The characters are equally substantial- the book has a wide cast and I’m impressed by how well Ms. Bardugo handles the secondary characters. Each one has a bit of backstory and at least one intriguing detail that makes me want to know more, but none of them steal the spotlight from Alina Starkov. Alina is the protagonist- a girl who, in the middle of a horrifying military assignment, discovers she has a remarkable power. Alina is a beautiful blend of ordinary and extraordinary. She’s tough, smart, and caring. She’s secretly in love. She gets scared and overwhelmed and makes mistakes. Most importantly, she picks up the pieces of the disaster, goes after what she wants, and willingly pays the price for loving someone. Alina is unique not because she’s an abnormal human, but because she’s fully human. Ms. Bardugo makes both Alina and Mal unique characters by showing their humanity and putting it to the test. Alina and Mal are wonderfully memorable, and I found myself terrified that things would go horribly wrong for them and unfailingly hopeful that they would come out in the end whole and together.

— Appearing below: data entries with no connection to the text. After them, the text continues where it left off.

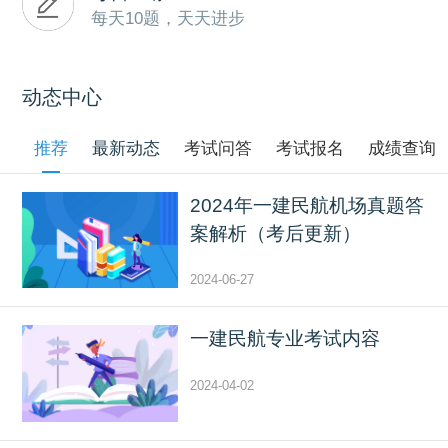
每天10题，天天进步
动态中心
推荐
最新动态
考试问答
考试报名
成绩查询
2024年一建民航机场真题答
案解析（考后更新）
2024-06-27
一建民航专业考试内容
2024-04-02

The complexity of the plot is an organic outgrowth of the world Ms. Bardugo built. A Russian-flavored culture, complete with mysterious Grisha, wastelands and palaces, a gritty military presence, and all the extravagance of the magical elite, provides a complex and fascinating backdrop for the equally complex plot. The story wasn’t confusing or fragmented by tangential plotlines- the complexity was the natural outcome of a fully-realized world in which characters have multiple motives. The bad guys don’t all want the same thing. The good guys aren’t all in agreement about everything. A mysterious and primal antagonist makes the reader question which is which. High stakes and international ripple effects add to the complexity. I couldn’t guess the ending, and I normally have at least a good idea of what happens. The plot of Shadow and Bone simply has substance- intriguing, richly-textured worldbuilding makes it real, and solid escalation of the main conflict intensifies the story beautifully.

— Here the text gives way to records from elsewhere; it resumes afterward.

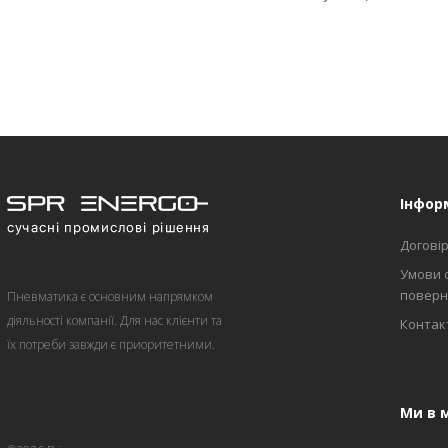
Інфор
Договір
Умови 
поверн
Пневматика є основним напрямком
діяльності компанії. Для нас клієнти та
Контакт
їх потреби завжди є приоритетними.
Ми в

Theme is, to my writer and English teacher self, the natural effect of a well-shaped story and deeply human characters. What those characters do and who they are can explore the toughest ideas and show the most challenging truths. Shadow and Bone handles theme remarkably well, allowing the profoundness of the subject matter and the humanity of the characters to bring out ideas and truths of life with subtlety and strength. Shadow and Bone contains a world of ideas. From self-sacrifice to the treachery of beauty, the themes are like its world and its characters: deep, substantial, and true to life.